In the city of Florence, Italy, there is a famous gallery of portraits unlike any other collection of pictures in the world. It consists of the portraits of artists, painted by their own hands, and includes the most celebrated painters of all nations, from the fifteenth century to the present time. Here may be seen the portraits of Velasquez, Titian, Tintoretto, Rembrandt,—the world's greatest portrait painters,—and in the same splendid company hangs the portrait of Reynolds, reproduced in our frontispiece. He painted it in 1776 for the special purpose of sending it to Florence at the request of the Imperial Academy of that city, of which he had just been elected a member.

As we have seen in our study of the Angels' Heads, a single portrait can show us only one side of the sitter's character. This portrait of Reynolds, painted as a condition of membership in a society of artists, and for a gallery of artists' portraits, was intended chiefly to show the artistic side of his nature. The pose itself at once suggests the artist. The expression of the mobile face is that of a painter engaged at his easel, turning a searching glance upon the object he is painting. In short, it is a sort of official portrait, introducing the new member to his associates in the Imperial Academy.

The artist wears the Oxford cap and gown, to which he is entitled, by virtue of the honorary degree of D. C. L., conferred upon him by the University of Oxford. In his hand he carries a roll of manuscript, presumably one of his lectures before the Royal Academy. Both the roll and the costume are, as it were, insignia of his English honors. A Latin inscription on the back of the portrait, written by the painter's own hand, enumerates the several distinctions which are his.

Reynolds might, indeed, be pardoned the pride with which he reviewed his career. From somewhat humble beginnings he had now made his way to the foremost place in his profession. He was born at a time when art was in a very low state in England, and there were no advantages for the study of painting. His only instruction was under an inferior portrait painter named Hudson, with whom he served as apprentice about two years.

His real art training was during three years of travel in Italy. There he examined and studied the works of the greatest masters of the past, and returned to England with altogether new ideals. Setting up a studio in London, he soon gained an immense popularity. When the Royal Academy was founded, in 1768, he became the first president, and at the same time the honor of knighthood was conferred upon him. Other artists now rose to prominence, but he still held the supremacy.

The painter's popularity depended by no means on his artistic talents alone; his opinions were worth hearing on many subjects. He was fond of books and literary discussions, and his friendship was valued by such men of intellect as Johnson, Goldsmith, Burke, and others of that charmed circle making the Literary Club. He had a genial, kindly nature, and his manners were exquisitely courteous. Thackeray once wrote that "of all the polite men of that age, Joshua Reynolds was the finest gentleman." He was a member of several clubs, was fond of society, and was a welcome guest in many of the best houses in London. He himself entertained with generous hospitality, and gathered about his table some of the brightest people of his time.

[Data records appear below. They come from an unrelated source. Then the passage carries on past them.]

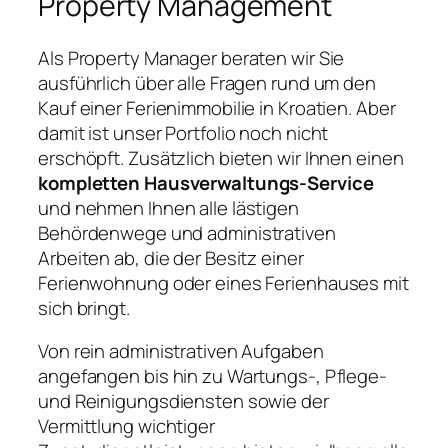
Property Management
Als Property Manager beraten wir Sie
ausführlich über alle Fragen rund um den
Kauf einer Ferienimmobilie in Kroatien. Aber
damit ist unser Portfolio noch nicht
erschöpft. Zusätzlich bieten wir Ihnen einen
kompletten Hausverwaltungs-Service
und nehmen Ihnen alle lästigen
Behördenwege und administrativen
Arbeiten ab, die der Besitz einer
Ferienwohnung oder eines Ferienhauses mit
sich bringt.
Von rein administrativen Aufgaben
angefangen bis hin zu Wartungs-, Pflege-
und Reinigungsdiensten sowie der
Vermittlung wichtiger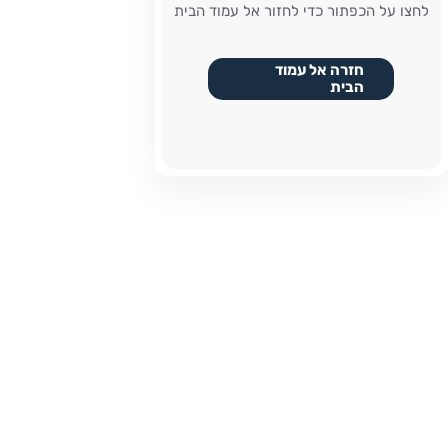
לחצו על הכפתור כדי לחזור אל עמוד הבית
חזרה אל עמוד
הבית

His intimate friend, Edmund Malone, described him as a man "rather under the middle size, of a florid complexion, and a lively and pleasing aspect; well made, and extremely active. His appearance at first sight impressed the spectator with the idea of a well-born and well-bred English gentleman. With an uncommon equability of temper, which, however, never degenerated into insipidity or apathy, he possessed a constant flow of spirits which rendered him at all times a most pleasing companion.... He appeared to me the happiest man I have ever known."

Through many years Reynolds was very deaf, and was obliged to use an ear trumpet to aid him in general conversation. In later years he also wore spectacles, so that we always picture him in his advancing life with trumpet and glasses. His habit of taking great quantities of snuff was one which gave occasion to many jokes among his friends.

Numerous poetic tributes were written by his admirers, describing more or less rhetorically his qualities as a man and an artist. There is one bit of verse by Goldsmith (1770), in a comic vein, and in the form of an epitaph, which delineates very cleverly the real character of the man:—

"Here Reynolds is laid, and to tell you my mind,
He has not left a better or wiser behind;
His pencil was striking, resistless and grand,
His manners were gentle, complying, and bland;
Still born to improve us in every part,
His pencil, our faces, his manners, our heart:
To coxcombs averse, yet most civilly steering,
When they judged without skill, he was still hard of hearing;
When they talked of their Raffaelles, Correggios, and stuff,
He shifted his trumpet, and only took snuff!"